## Exercise aim
Read the lines below. Copy out any that hold the string "Ukraine".

Transcribed page contents:
BEGIN
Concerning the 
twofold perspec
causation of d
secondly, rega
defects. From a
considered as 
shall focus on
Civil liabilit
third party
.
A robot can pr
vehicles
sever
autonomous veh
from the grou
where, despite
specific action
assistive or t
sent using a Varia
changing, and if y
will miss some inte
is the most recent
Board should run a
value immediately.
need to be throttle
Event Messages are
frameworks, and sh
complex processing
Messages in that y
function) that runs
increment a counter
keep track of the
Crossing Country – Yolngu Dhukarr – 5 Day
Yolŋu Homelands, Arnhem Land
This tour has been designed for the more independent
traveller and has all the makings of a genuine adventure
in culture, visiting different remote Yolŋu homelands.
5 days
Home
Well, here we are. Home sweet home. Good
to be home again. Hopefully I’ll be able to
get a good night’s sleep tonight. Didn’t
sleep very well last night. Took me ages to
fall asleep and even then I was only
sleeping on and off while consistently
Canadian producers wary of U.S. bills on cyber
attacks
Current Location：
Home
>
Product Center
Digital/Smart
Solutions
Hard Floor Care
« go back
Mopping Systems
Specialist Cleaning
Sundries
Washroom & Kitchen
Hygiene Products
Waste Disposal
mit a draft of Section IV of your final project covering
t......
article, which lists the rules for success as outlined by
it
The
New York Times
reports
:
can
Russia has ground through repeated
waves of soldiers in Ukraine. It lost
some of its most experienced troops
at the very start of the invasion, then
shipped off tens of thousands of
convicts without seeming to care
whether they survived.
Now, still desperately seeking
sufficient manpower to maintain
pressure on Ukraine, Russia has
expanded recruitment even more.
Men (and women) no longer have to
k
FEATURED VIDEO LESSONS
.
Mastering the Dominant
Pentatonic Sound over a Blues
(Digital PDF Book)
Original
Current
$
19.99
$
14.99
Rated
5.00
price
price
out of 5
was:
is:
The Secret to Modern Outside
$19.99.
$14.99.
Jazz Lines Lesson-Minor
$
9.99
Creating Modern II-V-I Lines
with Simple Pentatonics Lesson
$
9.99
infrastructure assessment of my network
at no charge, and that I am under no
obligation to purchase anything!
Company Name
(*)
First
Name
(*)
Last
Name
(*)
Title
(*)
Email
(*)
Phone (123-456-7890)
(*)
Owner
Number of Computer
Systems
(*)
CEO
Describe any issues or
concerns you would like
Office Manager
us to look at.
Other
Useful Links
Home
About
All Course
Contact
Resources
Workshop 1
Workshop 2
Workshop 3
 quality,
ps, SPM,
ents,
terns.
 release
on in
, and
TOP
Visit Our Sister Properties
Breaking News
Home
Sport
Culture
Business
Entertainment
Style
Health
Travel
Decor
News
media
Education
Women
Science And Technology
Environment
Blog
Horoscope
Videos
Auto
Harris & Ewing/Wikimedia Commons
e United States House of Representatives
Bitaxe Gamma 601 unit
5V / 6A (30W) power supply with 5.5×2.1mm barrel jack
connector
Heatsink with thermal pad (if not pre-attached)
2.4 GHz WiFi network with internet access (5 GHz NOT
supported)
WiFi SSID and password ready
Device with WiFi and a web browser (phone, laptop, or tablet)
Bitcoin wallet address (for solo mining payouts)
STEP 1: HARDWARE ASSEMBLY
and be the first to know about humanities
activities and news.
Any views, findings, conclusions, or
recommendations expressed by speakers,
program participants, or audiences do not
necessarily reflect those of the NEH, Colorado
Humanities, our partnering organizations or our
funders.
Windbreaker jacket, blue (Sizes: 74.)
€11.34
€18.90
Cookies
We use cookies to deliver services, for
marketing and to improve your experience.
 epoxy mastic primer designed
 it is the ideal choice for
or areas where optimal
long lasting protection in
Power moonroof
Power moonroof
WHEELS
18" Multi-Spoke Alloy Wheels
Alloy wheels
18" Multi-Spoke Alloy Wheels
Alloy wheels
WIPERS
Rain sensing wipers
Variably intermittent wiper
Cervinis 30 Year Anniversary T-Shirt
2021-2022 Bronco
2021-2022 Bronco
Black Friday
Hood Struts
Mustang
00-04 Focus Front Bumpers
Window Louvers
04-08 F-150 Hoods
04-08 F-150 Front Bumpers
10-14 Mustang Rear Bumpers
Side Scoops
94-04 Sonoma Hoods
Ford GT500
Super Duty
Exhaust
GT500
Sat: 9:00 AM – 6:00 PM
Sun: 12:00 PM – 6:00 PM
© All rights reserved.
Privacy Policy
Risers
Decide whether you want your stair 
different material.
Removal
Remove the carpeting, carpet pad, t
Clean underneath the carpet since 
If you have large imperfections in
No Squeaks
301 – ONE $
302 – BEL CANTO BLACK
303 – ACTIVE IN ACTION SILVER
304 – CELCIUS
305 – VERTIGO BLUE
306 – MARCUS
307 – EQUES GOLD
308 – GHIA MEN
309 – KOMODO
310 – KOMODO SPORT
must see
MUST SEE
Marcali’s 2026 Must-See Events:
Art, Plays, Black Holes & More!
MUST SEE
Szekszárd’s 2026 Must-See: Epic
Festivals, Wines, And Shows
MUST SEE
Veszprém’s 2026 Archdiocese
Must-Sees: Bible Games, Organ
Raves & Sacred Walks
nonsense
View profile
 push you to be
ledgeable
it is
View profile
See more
END
## Task solution
waves of soldiers in Ukraine. It lost
pressure on Ukraine, Russia has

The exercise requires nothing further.